All data scientists need to repeat code. Whether you're fitting a model to multiple datasets or changing many values at once, running the same code many times over is essential.

There are many ways to repeat code. But while most programmers use loops, there are more succinct, readable, and efficient alternatives. Enter, the map family of functions from the purrr package.

In this article, I'll explain what mapping means, and how to use the map, map2, and pmap functions from the purrr package in R.

What is "Mapping", and How is it Done in R?

The kind of mapping that the purrr package does isn't the geographical type that most people are familiar with. R has great tools for geospatial analysis, but that's not what we're talking about here.

"Mapping" is a specialised term in programming that refers to applying a function repeatedly across a set of arguments.

We can use a simple example to understand this. Let's say we have a list, with each element containing 100 numbers.
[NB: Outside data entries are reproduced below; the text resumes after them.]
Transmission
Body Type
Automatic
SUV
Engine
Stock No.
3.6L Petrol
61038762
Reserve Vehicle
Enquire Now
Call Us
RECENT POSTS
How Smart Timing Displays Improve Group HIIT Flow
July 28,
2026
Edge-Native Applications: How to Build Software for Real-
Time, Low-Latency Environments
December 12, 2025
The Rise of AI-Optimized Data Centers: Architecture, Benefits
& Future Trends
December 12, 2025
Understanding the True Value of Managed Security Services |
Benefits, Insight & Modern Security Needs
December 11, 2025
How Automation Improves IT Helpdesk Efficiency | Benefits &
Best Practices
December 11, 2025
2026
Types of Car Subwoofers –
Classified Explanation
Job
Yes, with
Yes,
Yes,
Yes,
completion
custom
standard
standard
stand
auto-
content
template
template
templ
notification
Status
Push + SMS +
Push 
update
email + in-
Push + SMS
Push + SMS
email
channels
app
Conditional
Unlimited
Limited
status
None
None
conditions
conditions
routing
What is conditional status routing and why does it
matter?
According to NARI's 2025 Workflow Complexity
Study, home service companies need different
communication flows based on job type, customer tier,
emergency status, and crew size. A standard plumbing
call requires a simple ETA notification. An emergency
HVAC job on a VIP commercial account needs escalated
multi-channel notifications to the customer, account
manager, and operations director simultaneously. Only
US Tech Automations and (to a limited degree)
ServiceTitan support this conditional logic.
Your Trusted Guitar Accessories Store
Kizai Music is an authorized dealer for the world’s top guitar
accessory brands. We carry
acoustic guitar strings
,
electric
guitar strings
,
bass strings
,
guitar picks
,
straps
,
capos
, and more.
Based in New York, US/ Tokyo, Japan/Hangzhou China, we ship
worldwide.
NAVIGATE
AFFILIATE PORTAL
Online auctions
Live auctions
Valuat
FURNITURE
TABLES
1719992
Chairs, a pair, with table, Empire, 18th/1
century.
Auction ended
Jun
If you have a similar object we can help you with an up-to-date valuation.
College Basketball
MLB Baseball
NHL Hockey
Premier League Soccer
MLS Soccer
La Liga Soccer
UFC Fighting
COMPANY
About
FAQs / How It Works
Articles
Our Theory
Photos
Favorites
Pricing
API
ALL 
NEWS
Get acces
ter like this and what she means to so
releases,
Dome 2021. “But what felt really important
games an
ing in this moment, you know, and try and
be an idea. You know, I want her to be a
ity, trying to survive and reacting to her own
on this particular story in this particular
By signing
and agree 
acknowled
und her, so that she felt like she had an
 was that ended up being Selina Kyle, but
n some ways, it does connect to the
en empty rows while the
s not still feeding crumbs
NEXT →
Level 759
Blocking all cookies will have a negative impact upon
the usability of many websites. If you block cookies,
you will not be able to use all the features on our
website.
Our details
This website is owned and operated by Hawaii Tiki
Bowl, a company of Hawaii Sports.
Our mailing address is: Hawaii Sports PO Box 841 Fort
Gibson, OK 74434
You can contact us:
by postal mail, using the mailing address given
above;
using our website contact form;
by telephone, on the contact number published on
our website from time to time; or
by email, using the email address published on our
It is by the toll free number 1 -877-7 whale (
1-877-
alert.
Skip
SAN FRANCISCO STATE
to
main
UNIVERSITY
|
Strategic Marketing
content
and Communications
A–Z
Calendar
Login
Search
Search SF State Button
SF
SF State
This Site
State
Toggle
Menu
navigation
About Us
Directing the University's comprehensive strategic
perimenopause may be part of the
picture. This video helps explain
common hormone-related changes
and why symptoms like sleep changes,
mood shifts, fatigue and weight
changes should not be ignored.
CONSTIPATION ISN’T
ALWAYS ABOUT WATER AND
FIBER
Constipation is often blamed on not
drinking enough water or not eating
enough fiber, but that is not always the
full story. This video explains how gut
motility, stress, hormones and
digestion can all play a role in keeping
If we want to calculate the mean of each set of numbers, we can use map to do this in a straightforward way.

library(tidyverse)

# Set seed for reproducibility
set.seed(1234)

# Generate list of numeric values for this example
values_list <- list(rnorm(100, 100, 15), 
                    rnorm(100, 110, 20), 
                    rnorm(100, 75, 15))

# Use map to get the mean of each set of numbers
map(values_list, mean)

Here, we first load in the tidyverse, which contains the purrr package that provides our map functions. Then, we use map to get the mean for each list element.
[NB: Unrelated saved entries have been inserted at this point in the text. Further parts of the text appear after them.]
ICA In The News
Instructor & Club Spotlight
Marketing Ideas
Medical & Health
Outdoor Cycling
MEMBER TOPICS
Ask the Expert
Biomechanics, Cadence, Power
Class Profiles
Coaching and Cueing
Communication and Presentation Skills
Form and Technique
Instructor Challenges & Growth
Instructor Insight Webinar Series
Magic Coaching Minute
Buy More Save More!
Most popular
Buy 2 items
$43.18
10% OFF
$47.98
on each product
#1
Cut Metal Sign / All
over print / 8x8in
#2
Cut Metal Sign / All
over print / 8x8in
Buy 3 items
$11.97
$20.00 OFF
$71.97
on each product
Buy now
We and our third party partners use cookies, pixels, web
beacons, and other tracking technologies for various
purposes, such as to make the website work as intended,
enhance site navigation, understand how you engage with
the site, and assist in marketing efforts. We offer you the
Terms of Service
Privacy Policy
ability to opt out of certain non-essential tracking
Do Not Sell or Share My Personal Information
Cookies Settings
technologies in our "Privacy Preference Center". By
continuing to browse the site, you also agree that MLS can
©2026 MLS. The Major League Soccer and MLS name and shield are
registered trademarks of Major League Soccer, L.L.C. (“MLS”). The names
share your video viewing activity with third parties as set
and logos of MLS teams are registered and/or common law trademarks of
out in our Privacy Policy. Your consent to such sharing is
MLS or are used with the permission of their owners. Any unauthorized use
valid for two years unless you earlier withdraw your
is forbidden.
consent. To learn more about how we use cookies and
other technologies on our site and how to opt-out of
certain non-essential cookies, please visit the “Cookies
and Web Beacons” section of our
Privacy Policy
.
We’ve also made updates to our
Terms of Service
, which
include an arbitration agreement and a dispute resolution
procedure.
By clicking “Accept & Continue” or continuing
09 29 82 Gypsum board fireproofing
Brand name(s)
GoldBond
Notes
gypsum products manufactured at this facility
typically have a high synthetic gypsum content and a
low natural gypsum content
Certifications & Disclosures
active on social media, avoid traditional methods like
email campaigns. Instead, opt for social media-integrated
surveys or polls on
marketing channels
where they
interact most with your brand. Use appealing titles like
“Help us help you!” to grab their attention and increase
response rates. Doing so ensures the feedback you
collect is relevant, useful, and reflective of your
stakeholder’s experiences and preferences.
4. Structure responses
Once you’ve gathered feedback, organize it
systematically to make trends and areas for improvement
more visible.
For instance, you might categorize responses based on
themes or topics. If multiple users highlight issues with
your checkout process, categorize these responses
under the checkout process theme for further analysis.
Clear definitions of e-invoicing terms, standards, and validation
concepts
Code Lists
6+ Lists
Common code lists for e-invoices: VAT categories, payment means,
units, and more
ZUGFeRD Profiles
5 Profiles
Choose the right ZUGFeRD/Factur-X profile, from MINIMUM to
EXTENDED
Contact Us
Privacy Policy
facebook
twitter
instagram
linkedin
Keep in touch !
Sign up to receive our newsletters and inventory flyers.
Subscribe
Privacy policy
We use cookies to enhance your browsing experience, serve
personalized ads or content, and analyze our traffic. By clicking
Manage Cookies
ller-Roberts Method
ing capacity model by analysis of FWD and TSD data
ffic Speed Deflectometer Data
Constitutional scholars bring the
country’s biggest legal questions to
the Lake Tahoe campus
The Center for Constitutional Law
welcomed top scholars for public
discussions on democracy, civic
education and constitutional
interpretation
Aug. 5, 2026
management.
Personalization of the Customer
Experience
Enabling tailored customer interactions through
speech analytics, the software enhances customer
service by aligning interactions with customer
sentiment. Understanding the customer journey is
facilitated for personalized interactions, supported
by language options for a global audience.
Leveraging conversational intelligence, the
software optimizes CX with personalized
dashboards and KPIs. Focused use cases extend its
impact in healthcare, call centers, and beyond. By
The basic map function takes two arguments. First, we specify the list or vector we want to apply a function across; in this case, values_list. Second, we name the function we want to apply; mean. This makes map a "higher-order function" because it takes another function as an argument. Running this code gives us the mean of each element from values_list, as shown below.
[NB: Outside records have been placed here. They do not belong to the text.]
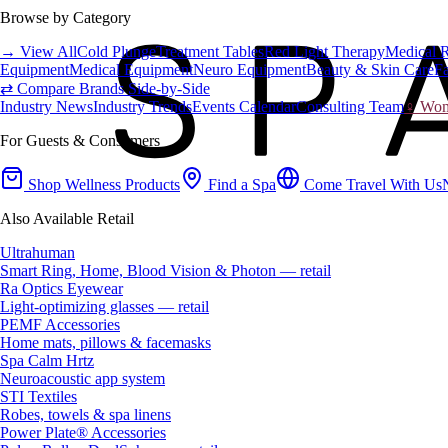
Browse by Category
→ View All
Cold Plunge
Treatment Tables
Red Light Therapy
Medical 
Equipment
Medical Equipment
Neuro Equipment
Beauty & Skin Care
Fa
⇄ Compare Brands Side-by-Side
Industry News
Industry Trends
Events Calendar
Consulting Team
♀ Wome
For Guests & Consumers
Shop Wellness Products
Find a Spa
Come Travel With Us
Also Available Retail
Ultrahuman
Smart Ring, Home, Blood Vision & Photon — retail
Ra Optics Eyewear
Light-optimizing glasses — retail
PEMF Accessories
Home mats, pillows & facemasks
Spa Calm Hrtz
Neuroacoustic app system
STI Textiles
Robes, towels & spa linens
Power Plate® Accessories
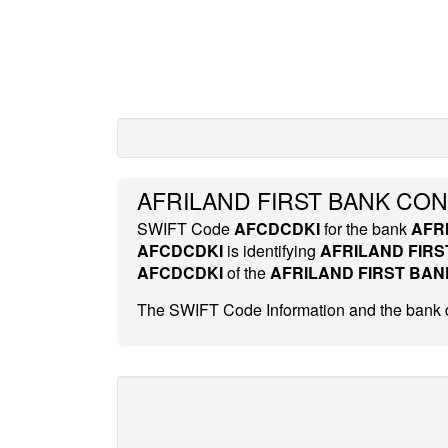
AFRILAND FIRST BANK CO
SWIFT Code
AFCDCDKI
for the bank
AFR
AFCDCDKI
is identifying
AFRILAND FIR
AFCDCDKI
of the
AFRILAND FIRST BA
The SWIFT Code Information and the bank d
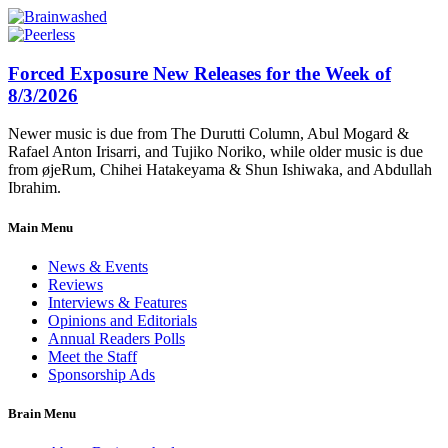
Forced Exposure New Releases for the Week of
8/3/2026
Newer music is due from The Durutti Column, Abul Mogard &
Rafael Anton Irisarri, and Tujiko Noriko, while older music is due
from øjeRum, Chihei Hatakeyama & Shun Ishiwaka, and Abdullah
Ibrahim.
Main Menu
News & Events
Reviews
Interviews & Features
Opinions and Editorials
Annual Readers Polls
Meet the Staff
Sponsorship Ads
Brain Menu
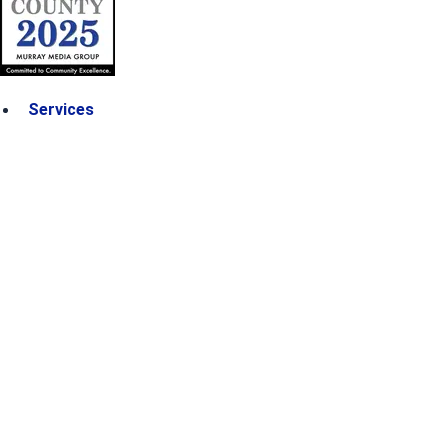
Services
As well as naming the function we want to apply, we can also use a formula to define the function. This is useful when defining functions with additional arguments, or more complex expressions. In the code below, we use such a formula to get the mean of each list element even when there are missing values in the data.

# Add some missing values to the second element of the list
values_list[[2]][c(2, 24, 93)] <- NA

# Get the means with map again, this time discounting NAs
map(values_list, ~ mean(., na.rm = T))

In this code, we define the function as a formula with the tilde (~) symbol. Inside mean, we refer to the list element used as an argument with the dot (.) symbol. Defining the mean function with a formula allows us to specify extra arguments like na.rm = TRUE which deals with the NA values in values_list. This gives a list of means like the previous example.

Why Use Map Functions Instead of Loops?

If you're familiar with for-loops, you might be seeing the similarities between what map is doing and how you could use a loop to solve the problem above. Here is the same operation expressed as a loop:

# Expressing the operation above as a loop
for (i in values_list) {
  print(mean(i, na.rm = TRUE))
}

This loop is very simple. Each iteration, it takes a new element from values_list and prints the mean of the values in that element, like the map example. There is even an R package that converts map statements into loops!

So if you can express map statements as loops, why should you learn about map at all?

There are a few advantages of mapping compared with looping:

map functions are often more concise, taking up one line rather than a minimum of three. This means they can be used inline and within other functions more easily, opening up powerful new possibilities for usage.
Unlike loops, mapping forces you to define functions. This leads to neater, more compartmentalised code that is easy to reuse.
Relating to the last point, defining functions often speeds up your code. This means mapping can be faster than looping (although this isn't guaranteed).

Loops still have their place, and sometimes it's preferable to use them when they're the fastest option, or when repeating very complex or unusual operations. That said, the map family can deal with more complex functions as well.

How To Use map Variants: map2 and pmap

The map2 and pmap functions are straightforward extensions of map.

map2

map2 lets you apply a function that takes two arguments. For example, you could use it to fit several linear models that take x and y variables as arguments.

# Define combinations of variables to model
x <- c("mpg", "hp", "wt")
y <- c("hp", "wt", "mpg")

# Apply the lm function to these variables using map2
map2(x, y, ~ lm(get(.x) ~ get(.y), data = mtcars))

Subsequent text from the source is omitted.